#Lab Session: Basics of Natural Language Processing with Python
##1. Lab Objectives
**By the end of this session, students will be able to:**
+ How to work with Strings (Text)
+ How to acquire and handle text in Python.
+ How to clean text using string operations.
+ How to remove stopwords.
+ How to perform word frequency analysis with a practical example.

## 2. Background
Before applying advanced NLP models, raw text must be preprocessed.

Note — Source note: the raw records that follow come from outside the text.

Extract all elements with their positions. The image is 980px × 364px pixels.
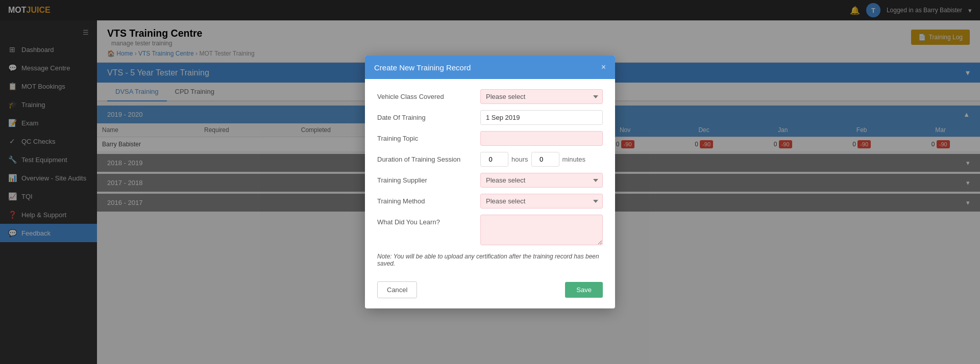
cancel-button[interactable]: Cancel xyxy=(377,281,417,298)
vehicle-class-row: Vehicle Class Covered Please select xyxy=(377,89,603,104)
modal-title: Create New Training Record xyxy=(374,63,471,72)
modal-overlay: Create New Training Record × Vehicle Cla… xyxy=(0,0,980,364)
training-topic-control xyxy=(480,131,603,146)
modal-header: Create New Training Record × xyxy=(365,56,615,79)
training-topic-input[interactable] xyxy=(480,131,603,146)
date-training-label: Date Of Training xyxy=(377,110,474,121)
supplier-label: Training Supplier xyxy=(377,173,474,184)
date-training-row: Date Of Training xyxy=(377,110,603,125)
minutes-label: minutes xyxy=(562,155,586,163)
supplier-row: Training Supplier Please select xyxy=(377,173,603,188)
modal-create-training: Create New Training Record × Vehicle Cla… xyxy=(365,56,615,308)
modal-footer: Cancel Save xyxy=(365,276,615,308)
date-training-input[interactable] xyxy=(480,110,603,125)
duration-label: Duration of Training Session xyxy=(377,152,474,163)
duration-row: Duration of Training Session hours minut… xyxy=(377,152,603,167)
save-button[interactable]: Save xyxy=(565,282,603,298)
duration-inputs: hours minutes xyxy=(480,152,603,167)
learn-textarea[interactable] xyxy=(480,215,603,245)
method-label: Training Method xyxy=(377,194,474,205)
training-topic-label: Training Topic xyxy=(377,131,474,142)
vehicle-class-label: Vehicle Class Covered xyxy=(377,89,474,100)
vehicle-class-control: Please select xyxy=(480,89,603,104)
method-select[interactable]: Please select xyxy=(480,194,603,209)
method-row: Training Method Please select xyxy=(377,194,603,209)
note-text: Note: You will be able to upload any cer… xyxy=(377,253,603,267)
learn-control xyxy=(480,215,603,247)
modal-body: Vehicle Class Covered Please select Date… xyxy=(365,79,615,276)
date-training-control xyxy=(480,110,603,125)
duration-minutes-input[interactable] xyxy=(531,152,559,167)
supplier-select[interactable]: Please select xyxy=(480,173,603,188)
learn-label: What Did You Learn? xyxy=(377,215,474,226)
method-control: Please select xyxy=(480,194,603,209)
learn-row: What Did You Learn? xyxy=(377,215,603,247)
supplier-control: Please select xyxy=(480,173,603,188)
modal-close-button[interactable]: × xyxy=(601,63,606,72)
vehicle-class-select[interactable]: Please select xyxy=(480,89,603,104)
duration-hours-input[interactable] xyxy=(480,152,508,167)
hours-label: hours xyxy=(511,155,528,163)
duration-control: hours minutes xyxy=(480,152,603,167)
training-topic-row: Training Topic xyxy=(377,131,603,146)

Preprocessing ensures:

+ **Consistency** (e.g., converting everything to lowercase).
+ **Noise reduction** (removing punctuation, numbers, and stop words).
+ **Useful insights** (like most frequent words).

##3. Strings
In Python, a string is a sequence of characters (letters, numbers, symbols).
Python has a set of built-in methods that you can use on strings.

**Example:**

text = "Natural Language Processing"


###3.1. Creating Strings

In [41]:
s1 = "Hello"
s2 = 'World'
s3 = """This is
a multi-line string."""
print(s1, s2, s3)

Hello World This is 
a multi-line string.


In [42]:
text = "Python NLP"

print(len(text))       # Length of string
print(text[0])         # First character
print(text[-1])        # Last character
print(text[0:6])       # Slice (characters 0 to 5)
print(text + " Lab")   # Concatenation
print(text * 3)        # Repetition

10
P
P
Python
Python NLP Lab
Python NLPPython NLPPython NLP


###3.2. Basic Operations

In [43]:
text = "Python NLP"

print(len(text))       # Length of string
print(text[0])         # First character
print(text[-1])        # Last character
print(text[0:6])       # Slice (characters 0 to 5)
print(text + " Lab")   # Concatenation
print(text * 3)        # Repetition

10
P
P
Python
Python NLP Lab
Python NLPPython NLPPython NLP


###3.3. Changing Case

In [44]:
s = "Natural Language Processing"
print(s.lower())   # lowercase
print(s.upper())   # UPPERCASE
print(s.title())   # Title Case
print(s.capitalize()) # First letter capitalized

natural language processing
NATURAL LANGUAGE PROCESSING
Natural Language Processing
Natural language processing


###3.4. Removing Unwanted Characters

In [45]:
s = "   NLP is fun!!!   "
print(s.strip())     # remove leading/trailing spaces
print(s.rstrip("!")) # remove characters from right side
print(s.lstrip())    # remove spaces from left side

NLP is fun!!!
   NLP is fun!!!   
NLP is fun!!!   


###3.5. Searching and Replacing

In [46]:
s = "I love Python. Python is powerful."

print(s.find("Python"))     # first occurrence
print(s.rfind("Python"))    # last occurrence
print(s.count("Python"))    # count occurrences
print(s.replace("Python", "NLP"))  # replace

7
15
2
I love NLP. NLP is powerful.


###3.6. Checking String Content

In [47]:
s = "Python3"

print(s.isalpha())   # only letters? False (because of 3)
print(s.isdigit())   # only digits? False
print("3".isdigit()) # only digits? True
print(s.isalnum())   # letters and numbers? True
print("hello".islower())  # all lowercase? True
print("HELLO".isupper())  # all uppercase? True
print(" ".isspace())      # only spaces? True

False
False
True
True
True
True
True


###3.7. Splitting and Joining

In [48]:
s = "NLP makes language processing easy"

words = s.split()   # split into words
print(words)

joined = "-".join(words)  # join words with hyphen
print(joined)
joined = " ".join(words)  # join words with space
print(joined)

['NLP', 'makes', 'language', 'processing', 'easy']
NLP-makes-language-processing-easy
NLP makes language processing easy


###3.8. String Formatting

In [49]:
name = "Alice"
age = 25
print("My name is {} and I am {} years old.".format(name, age))
print(f"My name is {name} and I am {age} years old.")  # f-string (modern)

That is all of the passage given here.